[Stored data entries]
.....

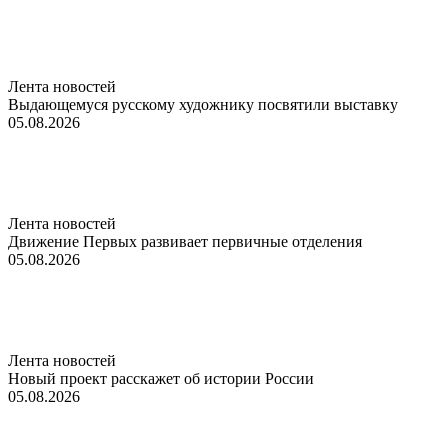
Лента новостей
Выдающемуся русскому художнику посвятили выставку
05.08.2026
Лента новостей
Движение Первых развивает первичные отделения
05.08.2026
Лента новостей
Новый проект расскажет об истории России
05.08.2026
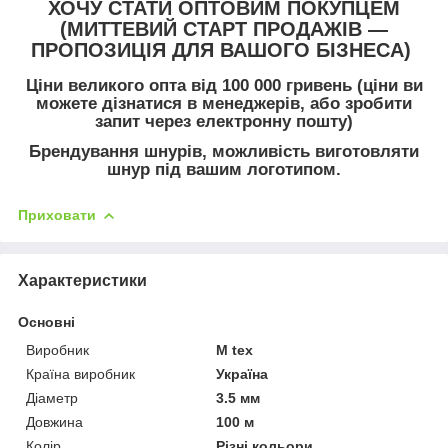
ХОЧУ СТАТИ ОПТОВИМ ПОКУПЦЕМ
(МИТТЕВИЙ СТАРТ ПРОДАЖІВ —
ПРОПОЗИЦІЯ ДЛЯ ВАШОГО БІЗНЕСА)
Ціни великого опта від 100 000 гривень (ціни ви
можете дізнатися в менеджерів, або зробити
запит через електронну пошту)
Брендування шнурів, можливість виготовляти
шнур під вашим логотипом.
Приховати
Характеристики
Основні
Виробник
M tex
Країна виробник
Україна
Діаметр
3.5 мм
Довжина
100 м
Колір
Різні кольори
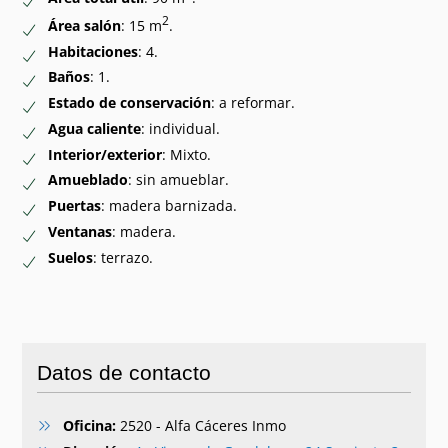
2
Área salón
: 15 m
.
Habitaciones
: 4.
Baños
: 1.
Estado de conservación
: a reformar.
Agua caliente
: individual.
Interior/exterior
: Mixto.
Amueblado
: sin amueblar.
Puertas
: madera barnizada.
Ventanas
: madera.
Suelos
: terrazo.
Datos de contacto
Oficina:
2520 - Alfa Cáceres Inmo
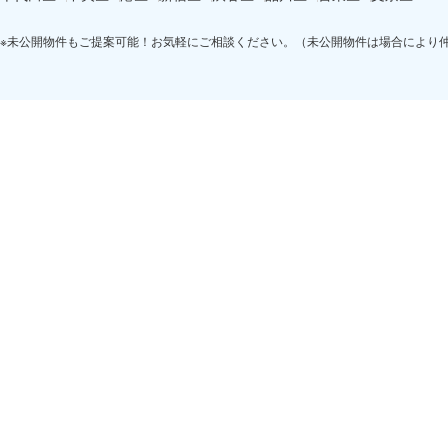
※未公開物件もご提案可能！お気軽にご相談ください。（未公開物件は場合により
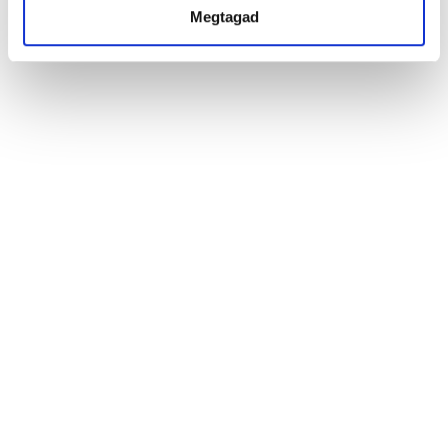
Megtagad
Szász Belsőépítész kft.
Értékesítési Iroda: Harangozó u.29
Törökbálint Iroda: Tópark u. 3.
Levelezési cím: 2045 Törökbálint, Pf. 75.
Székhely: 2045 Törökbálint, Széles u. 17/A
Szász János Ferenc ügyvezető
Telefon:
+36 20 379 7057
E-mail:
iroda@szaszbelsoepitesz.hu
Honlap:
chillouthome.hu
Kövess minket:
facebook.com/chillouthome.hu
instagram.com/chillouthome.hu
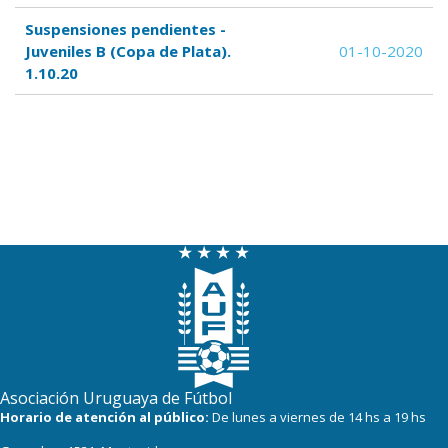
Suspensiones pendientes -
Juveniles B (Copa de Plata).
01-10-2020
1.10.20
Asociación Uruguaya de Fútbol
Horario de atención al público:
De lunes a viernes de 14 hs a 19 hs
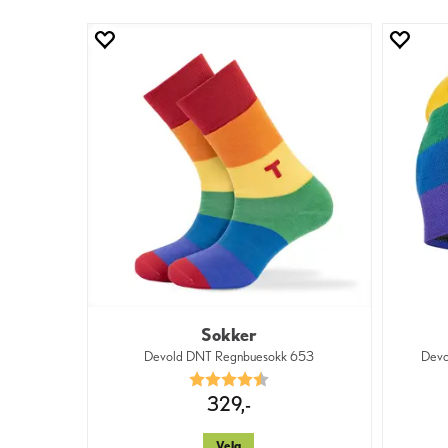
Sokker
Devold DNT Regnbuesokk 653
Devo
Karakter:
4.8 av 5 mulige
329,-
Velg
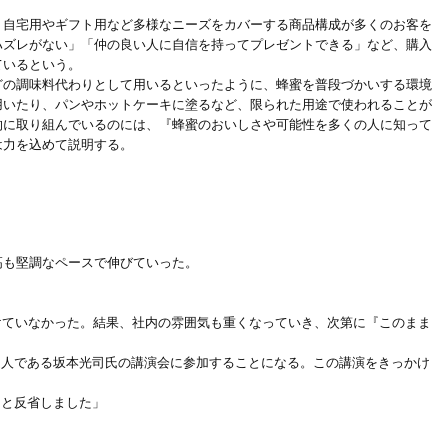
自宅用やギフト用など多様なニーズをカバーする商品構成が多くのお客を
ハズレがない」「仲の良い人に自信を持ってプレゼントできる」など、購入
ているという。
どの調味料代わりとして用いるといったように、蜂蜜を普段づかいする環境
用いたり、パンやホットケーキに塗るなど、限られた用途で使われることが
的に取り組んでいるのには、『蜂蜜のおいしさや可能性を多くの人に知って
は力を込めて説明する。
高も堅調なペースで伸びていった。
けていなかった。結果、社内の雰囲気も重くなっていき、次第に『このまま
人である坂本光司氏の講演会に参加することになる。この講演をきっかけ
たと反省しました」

.....

[Brief]
Copy every line above word for word and exclude the pictures.

[Solution below]
Лента новостей
Выдающемуся русскому художнику посвятили выставку
05.08.2026
Лента новостей
Движение Первых развивает первичные отделения
05.08.2026
Лента новостей
Новый проект расскажет об истории России
05.08.2026
ХОЧУ СТАТИ ОПТОВИМ ПОКУПЦЕМ
(МИТТЕВИЙ СТАРТ ПРОДАЖІВ —
ПРОПОЗИЦІЯ ДЛЯ ВАШОГО БІЗНЕСА)
Ціни великого опта від 100 000 гривень (ціни ви
можете дізнатися в менеджерів, або зробити
запит через електронну пошту)
Брендування шнурів, можливість виготовляти
шнур під вашим логотипом.
Приховати
Характеристики
Основні
Виробник
M tex
Країна виробник
Україна
Діаметр
3.5 мм
Довжина
100 м
Колір
Різні кольори
2
Área salón
: 15 m
.
Habitaciones
: 4.
Baños
: 1.
Estado de conservación
: a reformar.
Agua caliente
: individual.
Interior/exterior
: Mixto.
Amueblado
: sin amueblar.
Puertas
: madera barnizada.
Ventanas
: madera.
Suelos
: terrazo.
Datos de contacto
Oficina:
2520 - Alfa Cáceres Inmo
※未公開物件もご提案可能！お気軽にご相談ください。（未公開物件は場合により
Megtagad
Szász Belsőépítész kft.
Értékesítési Iroda: Harangozó u.29
Törökbálint Iroda: Tópark u. 3.
Levelezési cím: 2045 Törökbálint, Pf. 75.
Székhely: 2045 Törökbálint, Széles u. 17/A
Szász János Ferenc ügyvezető
Telefon:
+36 20 379 7057
E-mail:
iroda@szaszbelsoepitesz.hu
Honlap:
chillouthome.hu
Kövess minket:
facebook.com/chillouthome.hu
instagram.com/chillouthome.hu
Suspensiones pendientes -
Juveniles B (Copa de Plata).
01-10-2020
1.10.20
Asociación Uruguaya de Fútbol
Horario de atención al público:
De lunes a viernes de 14 hs a 19 hs
Sokker
Devold DNT Regnbuesokk 653
Devo
Karakter:
4.8 av 5 mulige
329,-
Velg
自宅用やギフト用など多様なニーズをカバーする商品構成が多くのお客を
ハズレがない」「仲の良い人に自信を持ってプレゼントできる」など、購入
ているという。
どの調味料代わりとして用いるといったように、蜂蜜を普段づかいする環境
用いたり、パンやホットケーキに塗るなど、限られた用途で使われることが
的に取り組んでいるのには、『蜂蜜のおいしさや可能性を多くの人に知って
は力を込めて説明する。
高も堅調なペースで伸びていった。
けていなかった。結果、社内の雰囲気も重くなっていき、次第に『このまま
人である坂本光司氏の講演会に参加することになる。この講演をきっかけ
たと反省しました」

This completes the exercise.